[Work item] Retype every line from the start of the entries below down to the line with "our sense of", both ends included; skip the pictures.

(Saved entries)

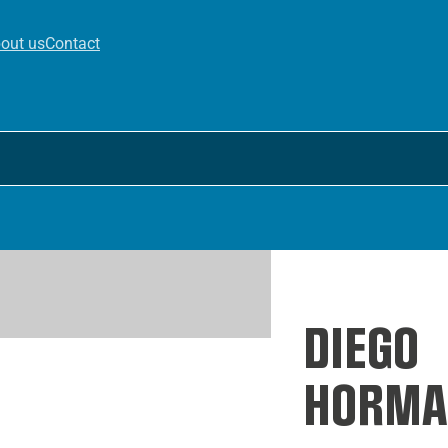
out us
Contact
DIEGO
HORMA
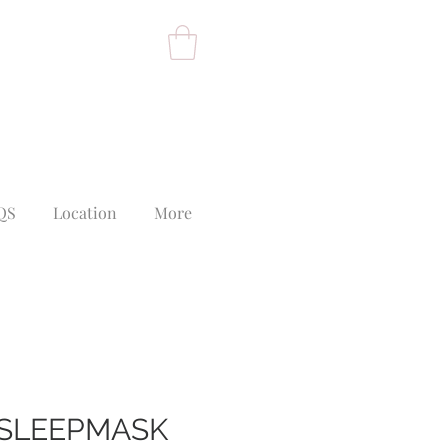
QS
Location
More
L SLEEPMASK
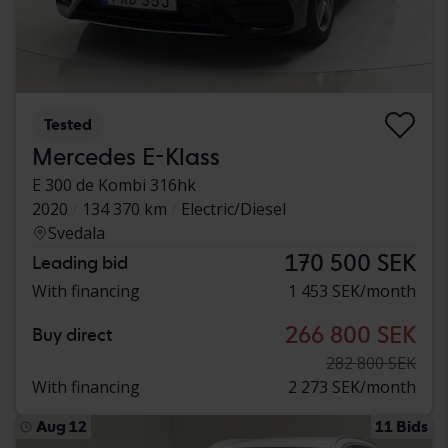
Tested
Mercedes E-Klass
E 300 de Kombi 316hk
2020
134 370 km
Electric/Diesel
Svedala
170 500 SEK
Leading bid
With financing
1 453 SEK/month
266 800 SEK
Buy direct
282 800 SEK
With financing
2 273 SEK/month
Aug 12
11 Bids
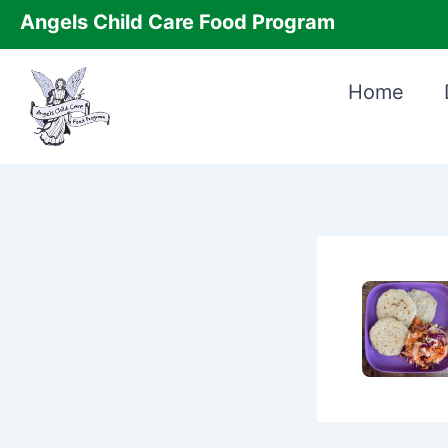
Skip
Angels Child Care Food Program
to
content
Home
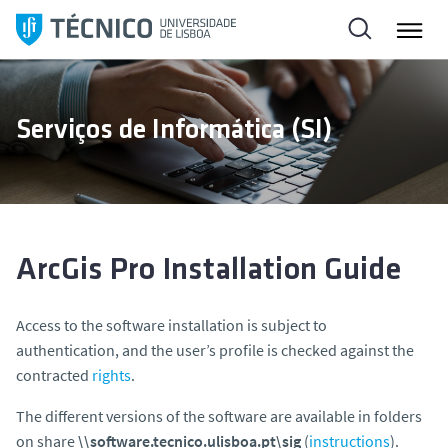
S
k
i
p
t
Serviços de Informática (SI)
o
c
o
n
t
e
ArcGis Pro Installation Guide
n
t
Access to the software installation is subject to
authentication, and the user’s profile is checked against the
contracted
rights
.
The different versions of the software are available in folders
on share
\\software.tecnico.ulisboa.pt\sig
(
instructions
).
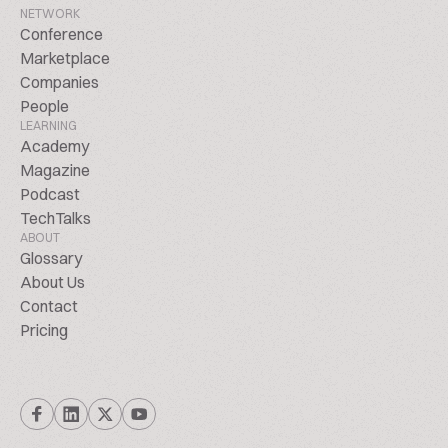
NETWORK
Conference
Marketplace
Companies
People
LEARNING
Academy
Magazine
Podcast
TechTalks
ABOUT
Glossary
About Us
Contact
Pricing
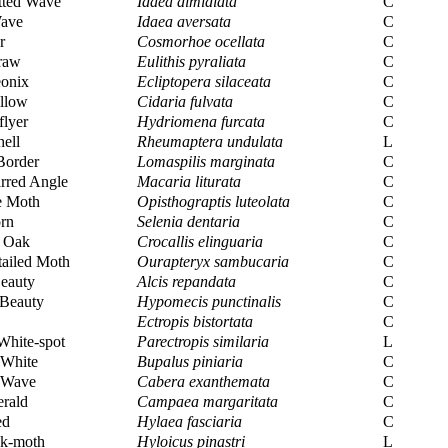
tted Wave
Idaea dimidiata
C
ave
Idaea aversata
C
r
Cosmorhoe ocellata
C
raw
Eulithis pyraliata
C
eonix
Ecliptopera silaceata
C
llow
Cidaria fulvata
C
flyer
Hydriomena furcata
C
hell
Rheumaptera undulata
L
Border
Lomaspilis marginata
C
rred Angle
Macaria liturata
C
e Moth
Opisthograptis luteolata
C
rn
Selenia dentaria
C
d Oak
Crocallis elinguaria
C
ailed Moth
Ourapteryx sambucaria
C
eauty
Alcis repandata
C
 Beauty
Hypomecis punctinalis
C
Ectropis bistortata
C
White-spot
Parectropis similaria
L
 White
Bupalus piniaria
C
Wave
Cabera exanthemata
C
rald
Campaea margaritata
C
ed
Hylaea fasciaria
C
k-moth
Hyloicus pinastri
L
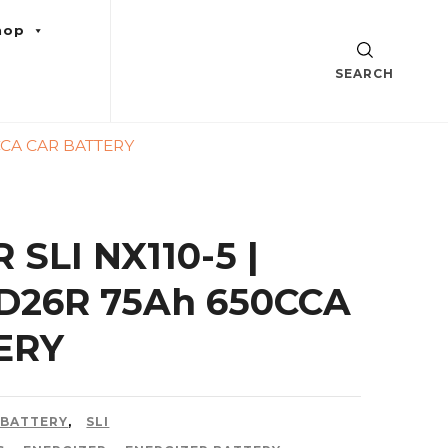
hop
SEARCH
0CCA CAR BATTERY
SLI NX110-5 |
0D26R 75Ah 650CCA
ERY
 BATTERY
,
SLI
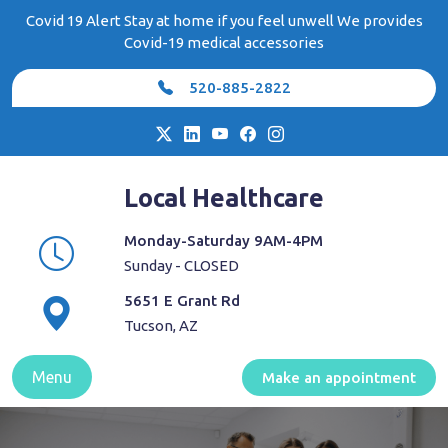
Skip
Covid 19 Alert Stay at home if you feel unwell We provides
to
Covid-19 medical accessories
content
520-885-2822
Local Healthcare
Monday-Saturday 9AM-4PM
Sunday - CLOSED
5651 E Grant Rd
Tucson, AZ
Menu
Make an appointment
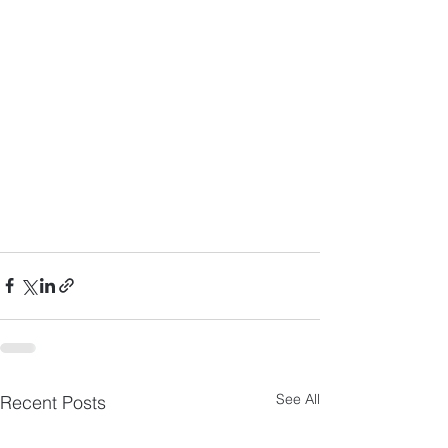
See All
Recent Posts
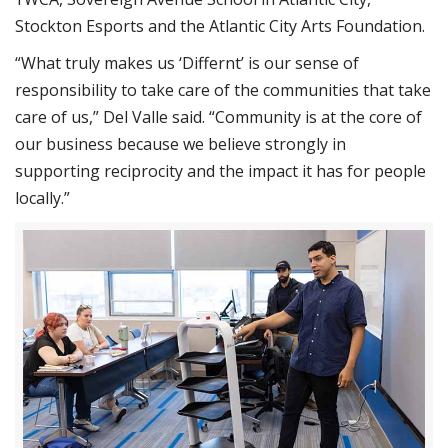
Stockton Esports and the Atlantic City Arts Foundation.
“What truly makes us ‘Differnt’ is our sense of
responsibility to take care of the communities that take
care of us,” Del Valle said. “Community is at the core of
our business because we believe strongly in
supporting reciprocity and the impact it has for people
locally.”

[Completed exercise]
out us
Contact
DIEGO
HORMA
QS
Location
More
L SLEEPMASK
Tested
Mercedes E-Klass
E 300 de Kombi 316hk
2020
134 370 km
Electric/Diesel
Svedala
170 500 SEK
Leading bid
With financing
1 453 SEK/month
266 800 SEK
Buy direct
282 800 SEK
With financing
2 273 SEK/month
Aug 12
11 Bids
Skip
Angels Child Care Food Program
to
content
Home
S
k
i
p
t
Serviços de Informática (SI)
o
c
o
n
t
e
ArcGis Pro Installation Guide
n
t
Access to the software installation is subject to
authentication, and the user’s profile is checked against the
contracted
rights
.
The different versions of the software are available in folders
on share
\\software.tecnico.ulisboa.pt\sig
(
instructions
).
NETWORK
Conference
Marketplace
Companies
People
LEARNING
Academy
Magazine
Podcast
TechTalks
ABOUT
Glossary
About Us
Contact
Pricing
tted Wave
Idaea dimidiata
C
ave
Idaea aversata
C
r
Cosmorhoe ocellata
C
raw
Eulithis pyraliata
C
eonix
Ecliptopera silaceata
C
llow
Cidaria fulvata
C
flyer
Hydriomena furcata
C
hell
Rheumaptera undulata
L
Border
Lomaspilis marginata
C
rred Angle
Macaria liturata
C
e Moth
Opisthograptis luteolata
C
rn
Selenia dentaria
C
d Oak
Crocallis elinguaria
C
ailed Moth
Ourapteryx sambucaria
C
eauty
Alcis repandata
C
 Beauty
Hypomecis punctinalis
C
Ectropis bistortata
C
White-spot
Parectropis similaria
L
 White
Bupalus piniaria
C
Wave
Cabera exanthemata
C
rald
Campaea margaritata
C
ed
Hylaea fasciaria
C
k-moth
Hyloicus pinastri
L
hop
SEARCH
0CCA CAR BATTERY
SLI NX110-5 |
0D26R 75Ah 650CCA
ERY
 BATTERY
,
SLI
Skip
Covid 19 Alert Stay at home if you feel unwell We provides
to
Covid-19 medical accessories
content
520-885-2822
Local Healthcare
Monday-Saturday 9AM-4PM
Sunday - CLOSED
5651 E Grant Rd
Tucson, AZ
Menu
Make an appointment
See All
Recent Posts
Stockton Esports and the Atlantic City Arts Foundation.
“What truly makes us ‘Differnt’ is our sense of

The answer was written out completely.